Quand je gagne, ça fait du bien. Pour mes partenaires, parce qu’on s’entraine ensemble, pour tout le club, pour le président. L’essentiel était de monter sur le podium.

Quand je perds, ça fait mal. Comme après un entrainement où je ne travaille pas bien, je rentre à la maison, avant de dormir, je fais mon examen de conscience : comment je me suis entrainé, il faut que j’arrange les erreurs. Quand je perds, ça me donne encore plus envie de travailler, pour corriger mes erreurs. Je commence à regarder des vidéos, même des championnats du Monde pour apprendre des réflexes. J’aime vraiment la lutte. Quand je fais des erreurs, je me concentre, je me demande toujours : pourquoi, pourquoi ? J’essaie de corriger mes erreurs.

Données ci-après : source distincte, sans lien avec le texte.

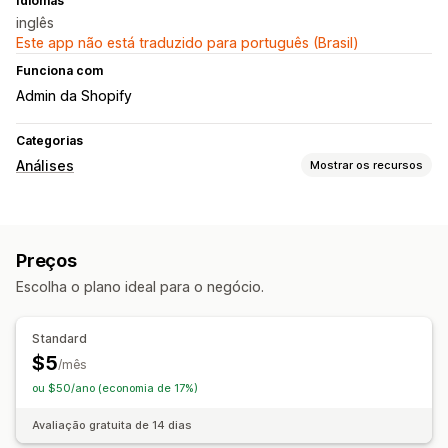
Idiomas
inglês
Este app não está traduzido para português (Brasil)
Funciona com
Admin da Shopify
Categorias
Análises
Mostrar os recursos
Comportamento do cliente
Acompanhamento de atividade
Preços
Marketing e vendas
Escolha o plano ideal para o negócio.
Análise de checkout
Carrinho abandonado
Elementos visuais e relatórios
Standard
$5
Painel de controle de análises
Análise histórica
/mês
ou $50/ano (economia de 17%)
Avaliação gratuita de 14 dias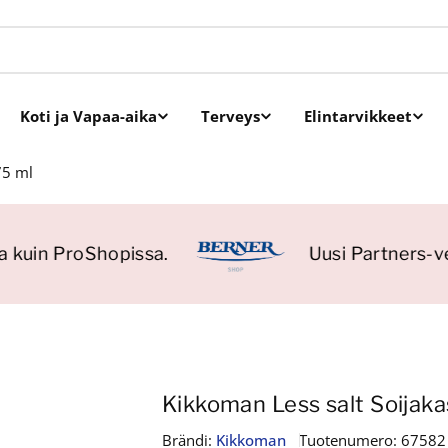
Koti ja Vapaa-aika
Terveys
Elintarvikkeet
75 ml
 kuin ProShopissa.
Uusi Partners-ver
Kikkoman Less salt Soijaka
Brändi:
Kikkoman
Tuotenumero:
67582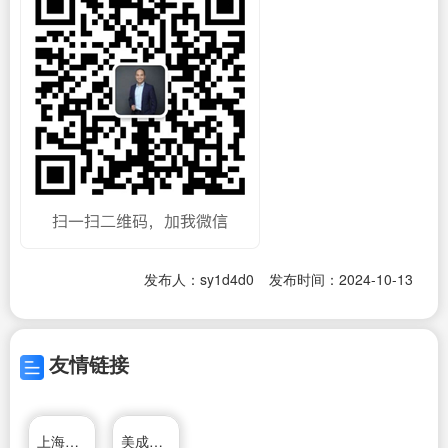
发布人：sy1d4d0
发布时间：2024-10-13
友情链接
上海杰一阀门有限公司
美成达移民公司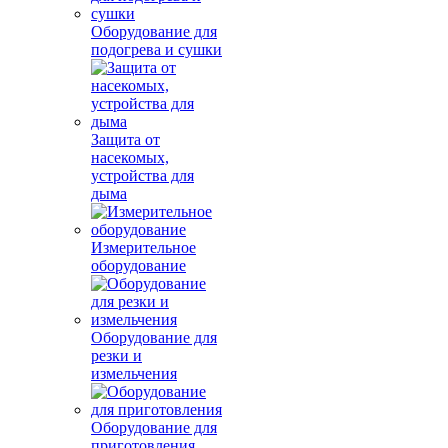
Оборудование для
подогрева и сушки
Защита от
насекомых,
устройства для
дыма
Измерительное
оборудование
Оборудование для
резки и
измельчения
Оборудование для
приготовления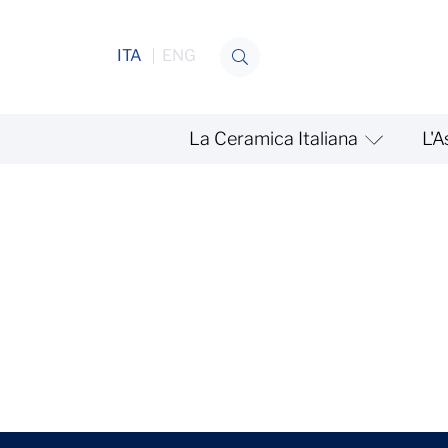
Salta al contenuto
ITA
ENG
La Ceramica Italiana
L'A
Settori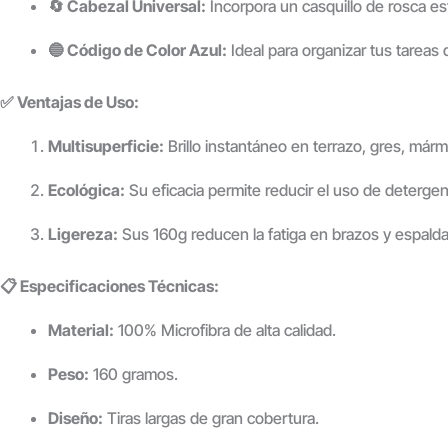
🔄 Cabezal Universal:
Incorpora un casquillo de rosca e
🔵 Código de Color Azul:
Ideal para organizar tus tareas 
✅ Ventajas de Uso:
Multisuperficie:
Brillo instantáneo en terrazo, gres, már
Ecológica:
Su eficacia permite reducir el uso de detergen
Ligereza:
Sus 160g reducen la fatiga en brazos y espalda
📋 Especificaciones Técnicas:
Material:
100% Microfibra de alta calidad.
Peso:
160 gramos.
Diseño:
Tiras largas de gran cobertura.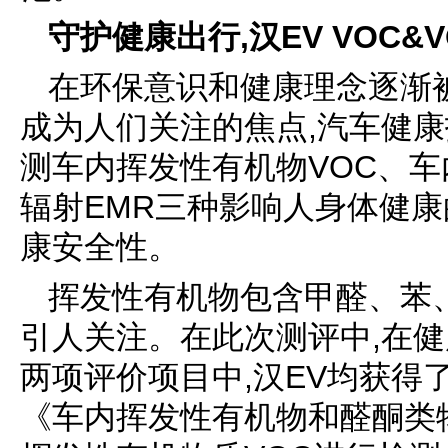
守护
健康出行,汉
EV
VOC&
在环保意识和健康理念逐渐
成为人们关注的焦点,汽车健康
测车内挥发性有机物VOC、车
辐射EMR三种影响人身体健
康安全性。
挥发性有机物包含甲醛、苯、
引人关注。在此次测评中,在
两项评价项目中,汉EV均获得
《车内挥发性有机物和醛酮类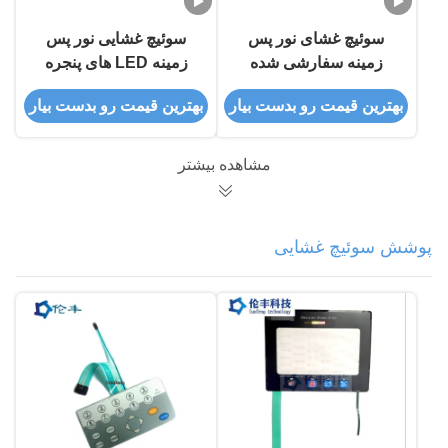
سوئیچ غشای نور پس
سوئیچ غشایی نور پس
زمینه سفارشی شده
زمینه LED های پنجره
سرویس OEM رنگ پنتون
مشکی شفاف 0.18mm
بهترین قیمت رو بدست بیار
بهترین قیمت رو بدست بیار
PET
مشاهده بیشتر
پوشش سوئیچ غشایی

J’admire beaucoup Mélo (Mélonin Noumonvi), aussi Gaber (Karam Gaber) l’égyptien, le monstre, il fait la fierté de l’Afrique. Il lutte en gréco.

On montre la fresque de Beni-Hassan

La lutte, c’est le premier sport non ?

Je vois l’engagement, là c’est l’attaque de jambes, je vois la ceinture en pont : il amène quelqu’un au sol, je vois la volée, je vois la ceinture avant, tour de hanche en tête, ici l’attaque aux jambes, là il fait l’hanche, ici je vois lui il fait l’attaque, l’autre la défense il fait le jeté, il fait l’attaque,tirage de bras, l’adversaire tombe devant lui, ici l’attaque des jambes et lui défend, la défense au sol.

Je vais vous le dire d’une façon peut-être un peu impertinente, mais la lutte, c’est comme une femme. La lutte, je l’aime comme une femme. Je manque de mots. J’adore. Sans la lutte, je suis mort. C’est l’amour.